Nominal Animal · 01-10-2012, 12:59 AM

Compute a suitable regular expression from the search strings, then use REGEXP pattern in the SQL query.

How to compute a suitable regular expression, then? Well, it depends on how complex searches you want to support. For example, I hate that Google no longer supports +"multiple words" -"multiple words" -type searches. Your users might not need that complex of a search.

For a start, you could go through each search term character by character, and convert each one to a pattern. For example, characters i l 1 I L could all convert to pattern [il1IL] and so on. For security, ignore (or handle as whitespace) all characters you don't know how to convert.

I do not use SQL backends for my websites -- you just need too much hardware to survive a slashdotting using one for my taste -- so I have zero idea whether this is feasible in practice or not. At minimum, you might wish to somehow limit the number of searches done per second/minute.
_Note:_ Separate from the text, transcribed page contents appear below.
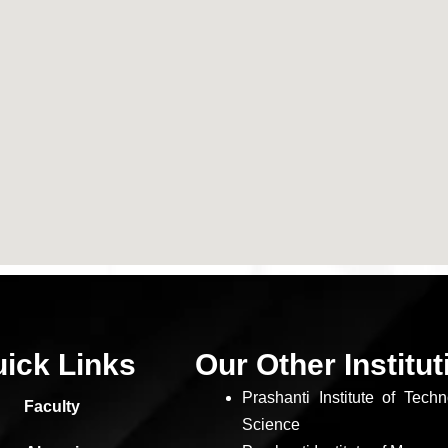
ick Links
Our Other Institu
Prashanti Institute of Tech
Faculty
Science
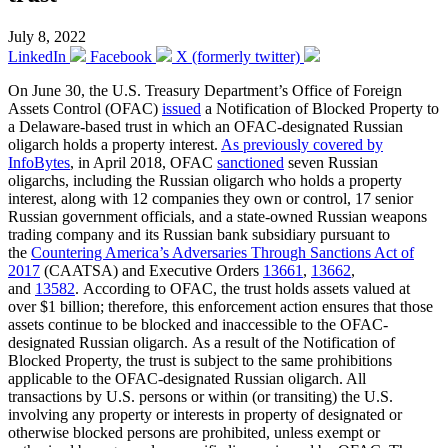
July 8, 2022
LinkedIn
Facebook
X (formerly twitter)
On June 30, the U.S. Treasury Department’s Office of Foreign
Assets Control (OFAC)
issued
a Notification of Blocked Property to
a Delaware-based trust in which an OFAC-designated Russian
oligarch holds a property interest.
As previously covered by
InfoBytes
, in April 2018, OFAC
sanctioned
seven Russian
oligarchs, including the Russian oligarch who holds a property
interest, along with 12 companies they own or control, 17 senior
Russian government officials, and a state-owned Russian weapons
trading company and its Russian bank subsidiary pursuant to
the
Countering America’s Adversaries Through Sanctions Act of
2017
(CAATSA) and Executive Orders
13661
,
13662
,
and
13582
. According to OFAC, the trust holds assets valued at
over $1 billion; therefore, this enforcement action ensures that those
assets continue to be blocked and inaccessible to the OFAC-
designated Russian oligarch. As a result of the Notification of
Blocked Property, the trust is subject to the same prohibitions
applicable to the OFAC-designated Russian oligarch. All
transactions by U.S. persons or within (or transiting) the U.S.
involving any property or interests in property of designated or
otherwise blocked persons are prohibited, unless exempt or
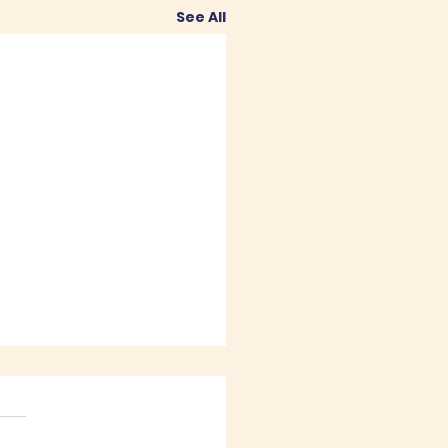
See All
resetreset · 01-12-2012, 08:52 AM

This is EXACTLY the sort of post I was hoping for, thanks so much Nominal.

But... I DO have some questions, but my brain is just not working now, I'll post again in this thread, OK?

kalleanka · 01-12-2012, 05:37 PM

I will need this as well.

Correct me if im wrong. The idee is to subtract "pr1nce" from "prince" and if its only one character or less in the result it should be listed. How would this look like in a quiery?

resetreset · 01-13-2012, 01:03 AM

What do you mean by "subtract"?

Nominal Animal · 01-13-2012, 02:59 AM

Quote:

Originally Posted by kalleanka

Correct me if im wrong. The idee is to subtract "pr1nce" from "prince"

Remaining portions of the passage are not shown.